I am headed to Sanibel Island FLA for first time at end of July. ( in fact I haven't fished FLA in about 20 yrs).
Plan on bringing my surf rod and doing some beach fishing. Anyone have any advice?
Should I bring any lures (Spoons, Top water, Swim baits...)?
Should I bring my cast net, or am I better off just getting shrimp from the bait store?
Time of Day? high or low tide?


----------



## chris1162 (Mar 12, 2008)

We are headed near there in august for our yearly man trip. We plan on target sharks in the surf and also goliath grouper off a boat. The reports i have seen have been good in general for surf fishing. I always take a net to get bait if possible. Spoons are amazing for casting into the surf. I also like baits like shrimp, mullet, or squid if just trying to locate and id fish. Bring good pliars and gloves for dealing with the random stingy creatures you will encounter in the surf. Good luck and post pics!

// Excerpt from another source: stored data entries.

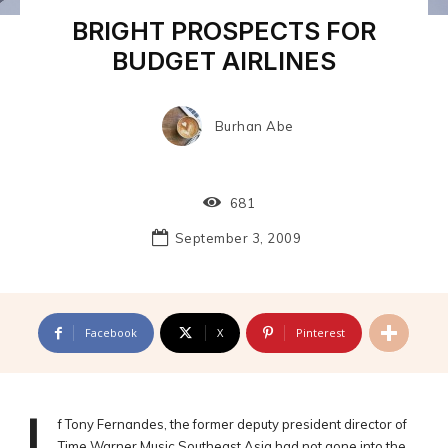
BRIGHT PROSPECTS FOR
BUDGET AIRLINES
Burhan Abe
681
September 3, 2009
Facebook
X
Pinterest
f Tony Fernandes, the former deputy president director of
Time Warner Music Southeast Asia had not gone into the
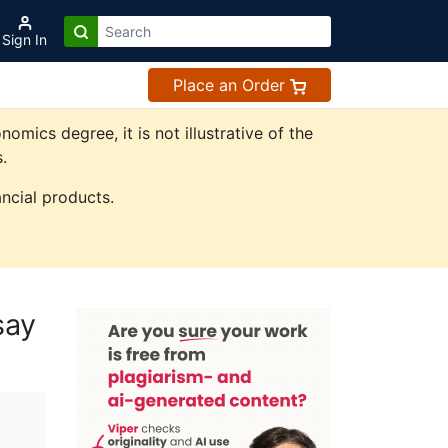
Sign In
Place an Order
ics degree, it is not illustrative of the
.
ncial products.
say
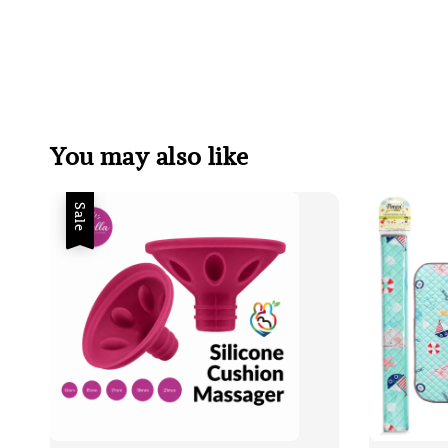
You may also like
Sale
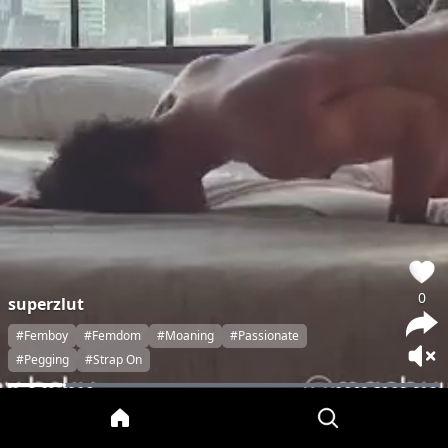
0
superzlut
#Femboy
#Femdom
#Moaning
#Passionate
#Pegging
#Strap On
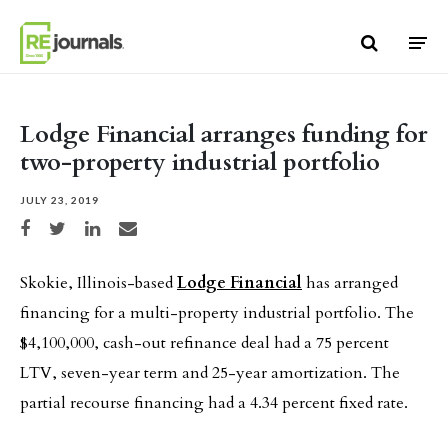
Skip to content
Lodge Financial arranges funding for
two-property industrial portfolio
JULY 23, 2019
Share on Facebook
Share on Twitter
Share on LinkedIn
Share via email
Skokie, Illinois-based
Lodge Financial
has arranged
financing for a multi-property industrial portfolio. The
$4,100,000, cash-out refinance deal had a 75 percent
LTV, seven-year term and 25-year amortization. The
partial recourse financing had a 4.34 percent fixed rate.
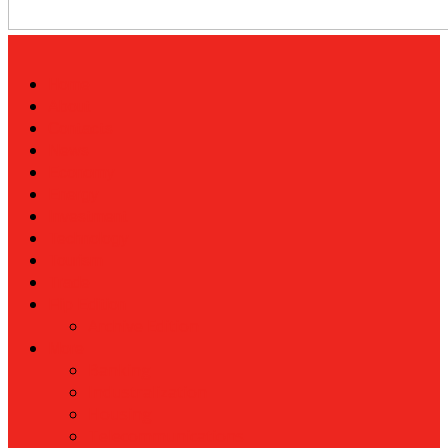
Home
About
Contacts
News
Economy
Energy
Investment
Technology
Tourism
Trade
Flip Edition
Archive Edition
More
Banking
Industralization
Housing
Telecommunications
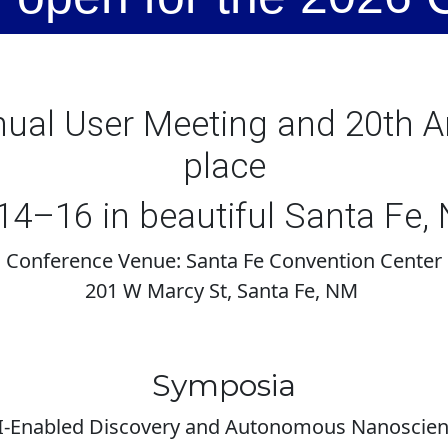
al User Meeting and 20th An
place
4–16 in beautiful Santa Fe,
Conference Venue: Santa Fe Convention Center
201 W Marcy St, Santa Fe, NM
Symposia
-Enabled Discovery and Autonomous Nanoscie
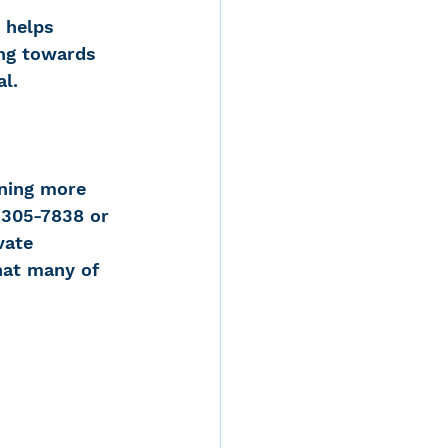
s helps 
ng towards 
al.
rning more 
 305-7838 or 
vate 
hat many of 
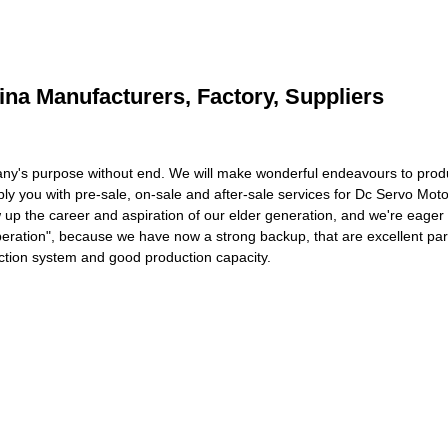
ina Manufacturers, Factory, Suppliers
pany's purpose without end. We will make wonderful endeavours to pro
ly you with pre-sale, on-sale and after-sale services for Dc Servo Moto
 up the career and aspiration of our elder generation, and we're eager 
ooperation", because we have now a strong backup, that are excellent pa
ction system and good production capacity.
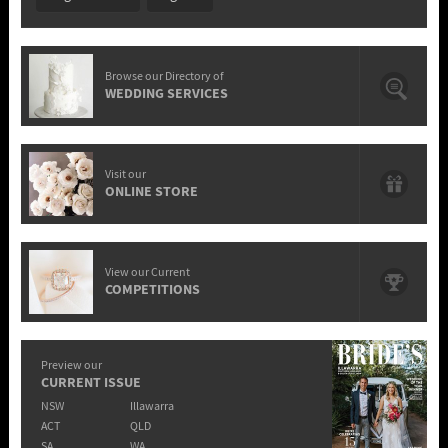
Browse our Directory of
WEDDING SERVICES
Visit our
ONLINE STORE
View our Current
COMPETITIONS
Preview our
CURRENT ISSUE
NSW
Illawarra
ACT
QLD
SA
WA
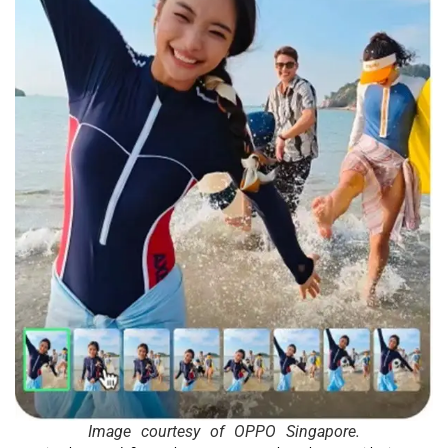
Image courtesy of OPPO Singapore.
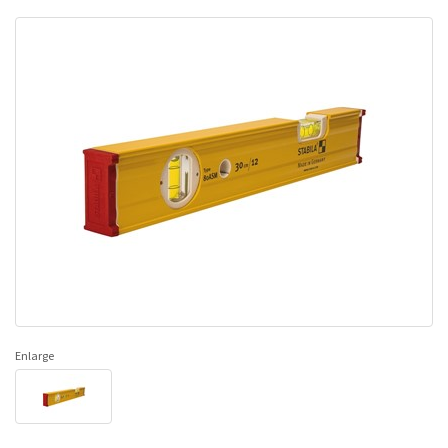
Enlarge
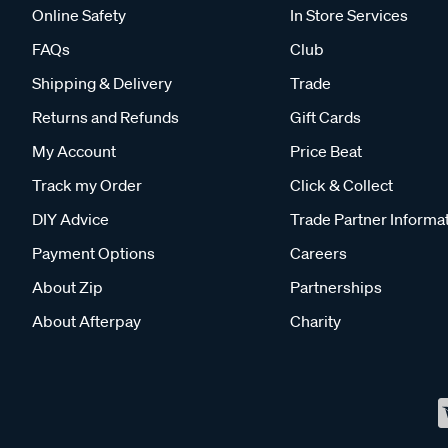
Online Safety
In Store Services
FAQs
Club
Shipping & Delivery
Trade
Returns and Refunds
Gift Cards
My Account
Price Beat
Track my Order
Click & Collect
DIY Advice
Trade Partner Informa
Payment Options
Careers
About Zip
Partnerships
About Afterpay
Charity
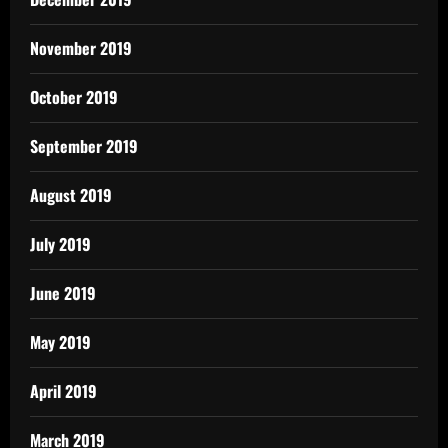
November 2019
October 2019
September 2019
August 2019
July 2019
June 2019
May 2019
April 2019
March 2019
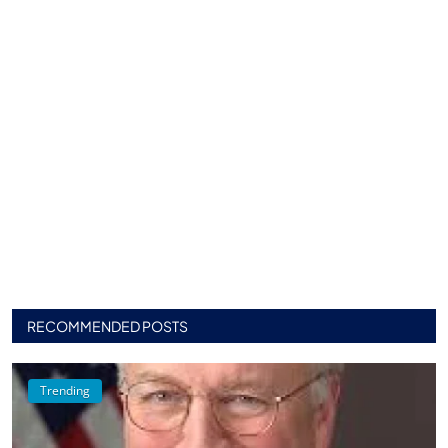
RECOMMENDED POSTS
Trending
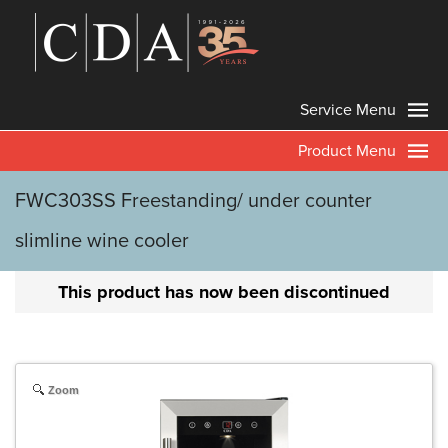
Service Menu
Product Menu
FWC303SS Freestanding/ under counter
slimline wine cooler
This product has now been discontinued
Zoom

Also the local baits shops are best place to get reports. Even better when you buy a bunch of stuff too!


----------



## Govbarney (Jan 3, 2011)

Thanks for the tip


----------



## sherman51 (Apr 12, 2011)

be sure and pick up some shells while your there. it supposed to be the best area in fl for shells. if you have a way to keep your bait alive find you a bay and use a size 6 sabiki rig baited with small pieces of shrimp and try to catch some pin fish for bait. its a lot better than mullet for snook, redfish, and grouper. but use a heavy rig with heavy line for fishing with pin fish. when fishing for the pin fish just use about 1/2 to 3/4 oz bell sinkers and cast it out then take up all the slack in your line and keep it tight. when you get a tug or get slack line set the hook.
sherman


----------



## Govbarney (Jan 3, 2011)

I was just going to bring my cast net for Bait , I'm only there for 5 days my plan was to mainly fish beach in front of our resort early in morning using a slip sinker rig baited with anything I can catch with my cast net


----------



## backfar (Sep 24, 2014)

When you cross the bridge to get on sanibel, fish at the end of the bridge on the south side..a freind of mine used to live down there and that was his favorite spot, and yes you will have no trouble finding sea shells...


----------



## acklac7 (May 31, 2004)

Deadsticked *4" *DOA Shrimp!!! Pretty much all you need down there. Rig it normal or under a popping cork.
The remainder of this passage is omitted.